In 1920, Joseph Simmons, a 40-year-old failed minister and founder of the second Ku Klux Klan, signed a contract with the Southern Publicity Association. The public relations group based in Atlanta had built a reputation by fund-raising for the Anti-Saloon League, one of the nation’s leading temperance organizations. The Klan had flourished during Reconstruction, faded after the turn of the 20th century, and was memorialized in D.W. Griffith’s 1915 epic film on the imagined gallantry of the Lost Cause, The Birth of a Nation. It was revived in the 1920s by Simmons, who used the publicity firm’s ties to local ministers and small-town politicians, to sign up thousands of dues-paying Klan members. As he traveled through the South and Midwest, Simmons pledged to free small towns of bootleggers, and promised to restore “patriarchal white Protestant cultural values in public life.” The Klan’s anti-immigrant, anti-Semitic, white supremacist agenda fit neatly with Prohibition, and Klan leaders presented themselves as an arm of government, restoring order in communities disturbed by industrialization and the arrival of European immigrants, along with the violence and law-breaking linked to the nation’s ban on alcohol. Claiming to protect white families and white womanhood, Klan mobs murdered immigrants, Jews, Catholics, and black Americans, and attracted two to five million members by the mid-1920s. A powerful army of white citizen-enforcers, the Klan used torture, threats, and lynching to promote its political program. “Prohibition,” writes Lisa McGirr, explains why the Klan “snowballed” in the twenties. In Simmons, she finds a racist huckster, a garrulous self-promoter, adeptly playing on white Americans’ groundless fears and government’s silent sanction of extra-legal racial violence.
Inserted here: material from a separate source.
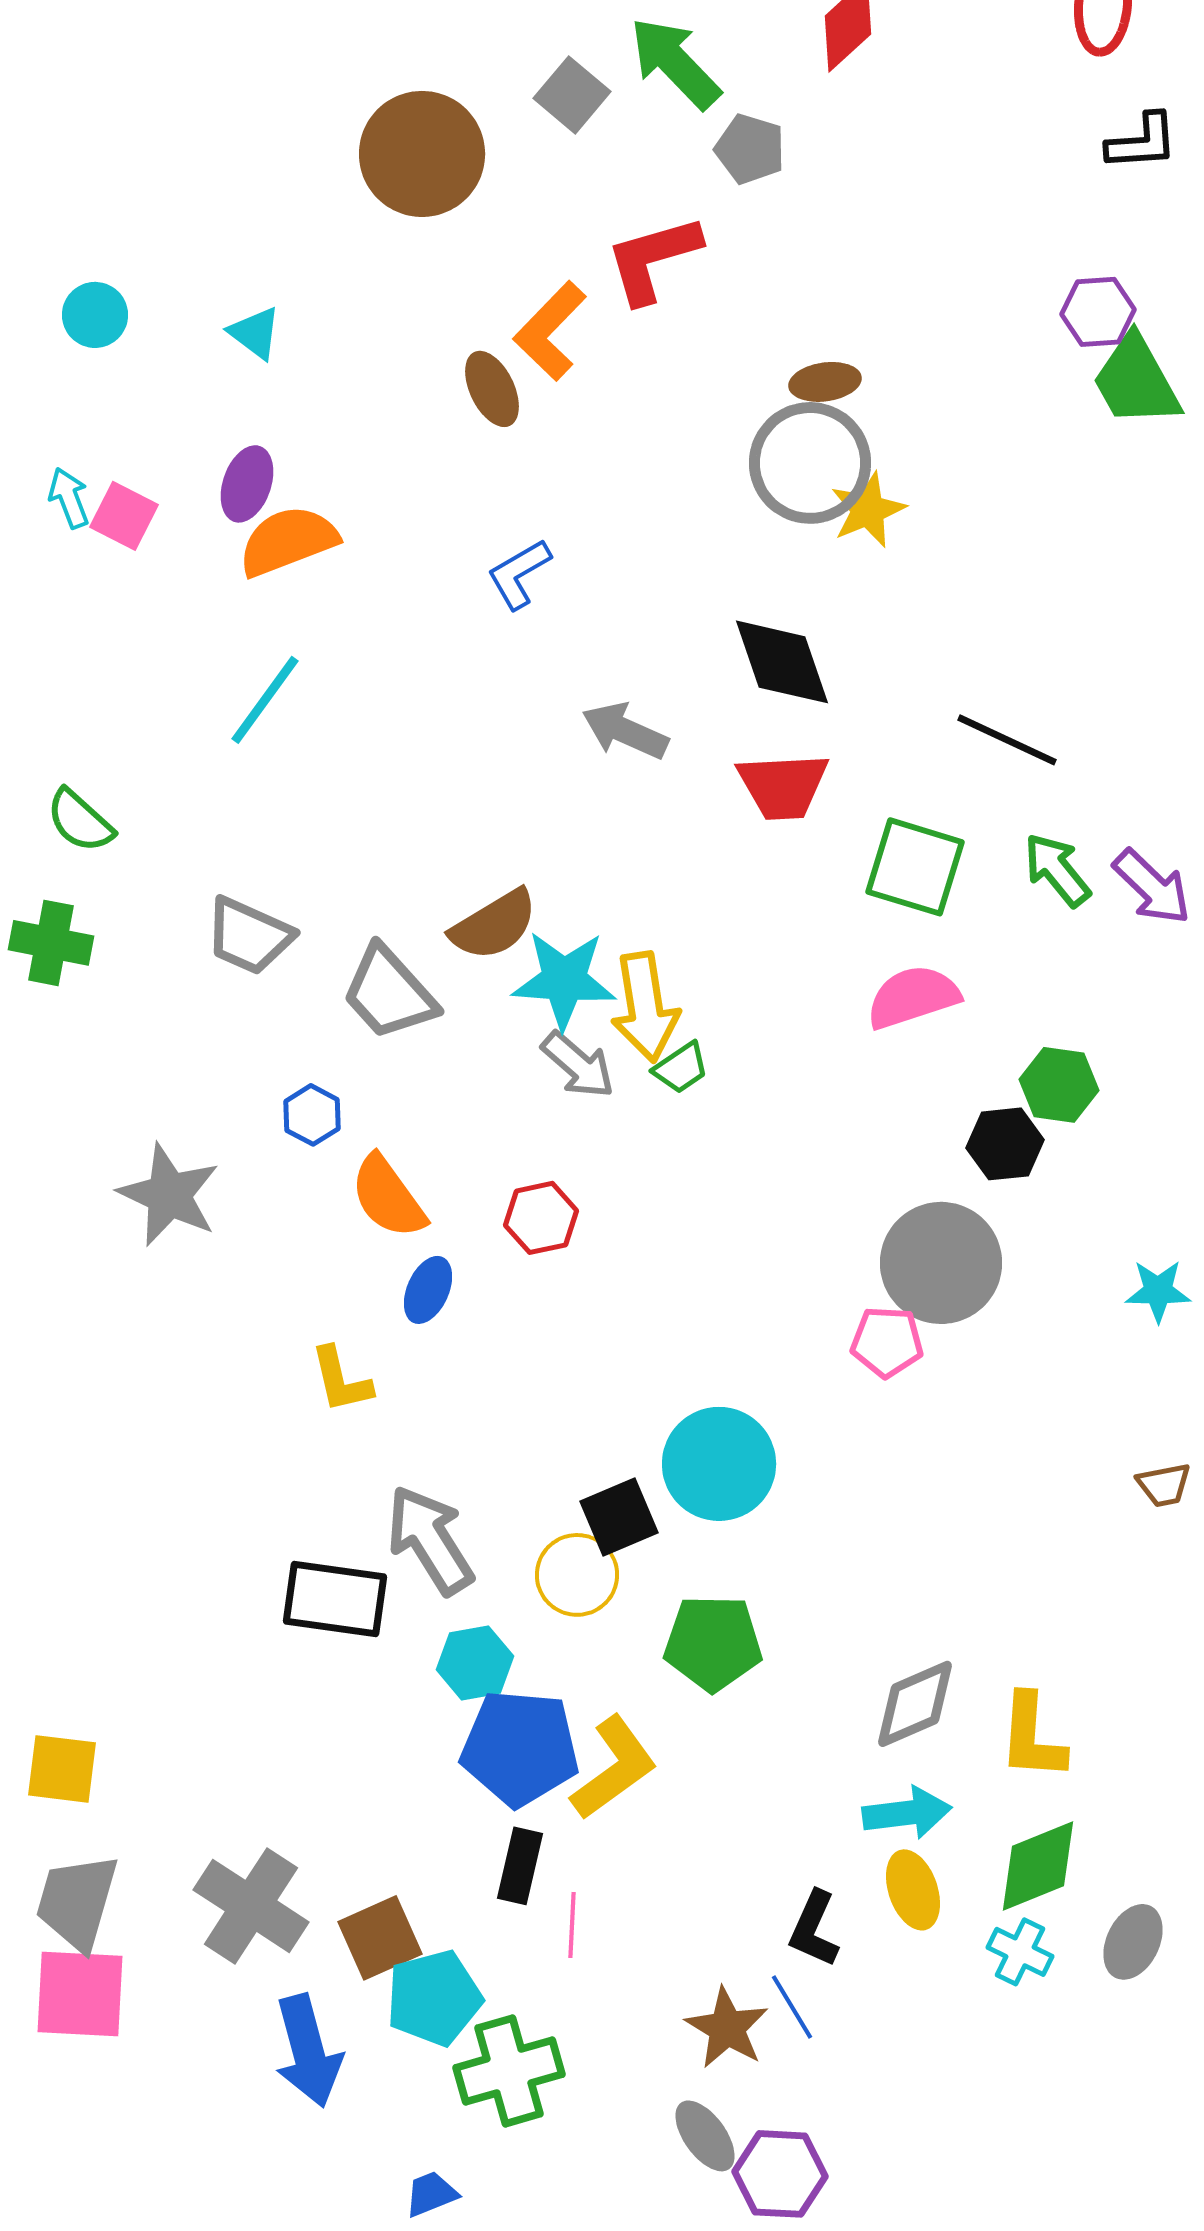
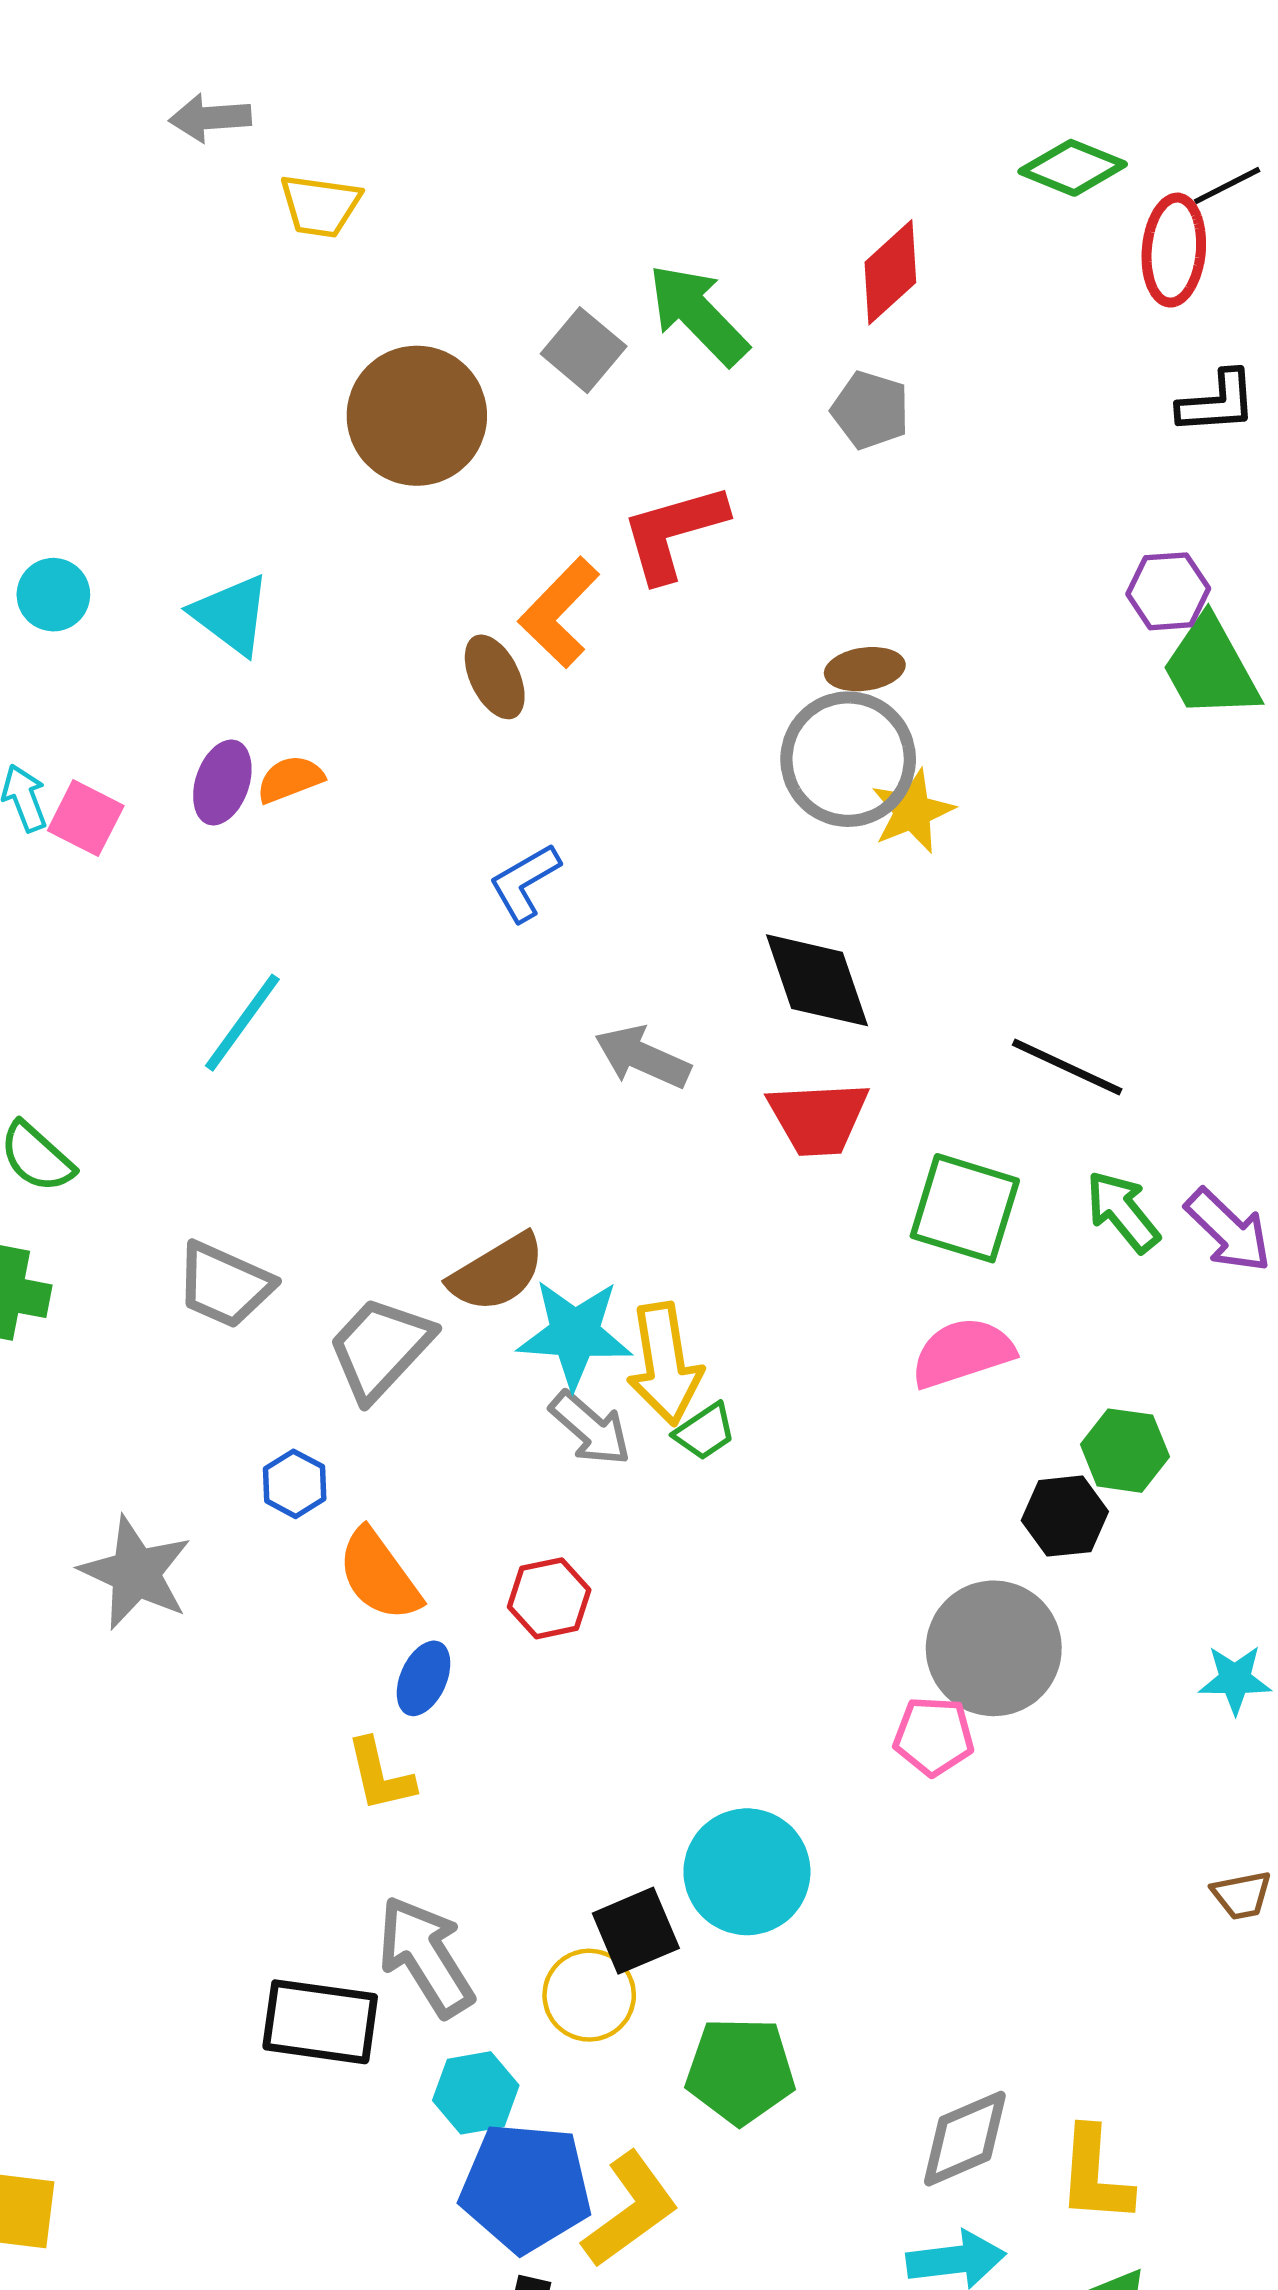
gray pentagon: (750, 149) -> (870, 410), moved
cyan triangle: (255, 333) -> (231, 615), size x1.4
orange semicircle: (288, 541) -> (290, 779), moved, size x0.6
gray trapezoid: (389, 993) -> (380, 1348), turned 85
yellow L-shape: (341, 1380) -> (380, 1775), moved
It is an old game, exploding every generation or two in American politics, and too easily forgotten.
The Klan was part of a “powerful phalanx” of extra-governmental groups seeking to enforce the Eighteenth Amendment, passed in 1920 and banning the manufacture, sale and consumption of alcohol in the United States. The groups formed a broad-based coalition that attacked bootleggers, saloons, small-town drunks, Catholic immigrants, and any politician who challenged the law. Klan members worked alongside the Anti-Saloon League, the Women’s Christian Temperance Union and other voluntary organizations. Those groups were not known to apply the Klan’s methods, but the WCTU and the League’s obvious refusal to repudiate Klan violence “spoke volumes about the complicity of many members.” Most were evangelical Protestants; most sought to strengthen an imagined Christian nation, which, they feared, was threatened by immigrants, communists, and bootleggers. Even after the amendment was repealed in 1933, the coalition remained: an unruly amalgam of elite white Protestants, working-class evangelicals, nativist bigots and racist dog-whistlers. Largely forgotten from the battles over Prohibition, McGirr argues, is “the first massive entry of the Christian Right … into national politics.”
White officials and elite Americans already associated the poor, immigrants and black Americans with criminality; Prohibition’s selective enforcement merely confirmed their prejudice.
Once gone, most Americans saw the Eighteenth Amendment as a sanctimonious blip in the rear-view mirror. Even most historians treat Prohibition as an eruption of America’s Protestant prudishness, a bizarre divergence from the serious politics of the American century. The speakeasies, flappers, gangsters and G-men of the 1920s were entertaining, but hardly the stuff of world-changing political life. Those views are deeply mistaken as McGirr demonstrates in her remarkable recent study, America’s War on Alcohol: Prohibition and the Rise of the American State. McGirr is a professor of history at Harvard who a decade and a half ago published a crucial scholarly study of the rise of the religious right in post-war American politics, Suburban Warriors: The Origins of the New American Right, (2002, Princeton University Press). With that book, she tracked the expanding influence of evangelical churches and anti-tax campaigns in post-war Southern California. As the title of her new book suggests, she is again interested in the ideological struggle over the expansion of state power and the origins and activism of the religious right, though this time, more than in her previous book, McGirr is charting the internal growth of a regulatory or, implicitly, police state. The New Deal gave Americans a weak welfare state; Prohibition, she argues, produced a strong and enduring police state.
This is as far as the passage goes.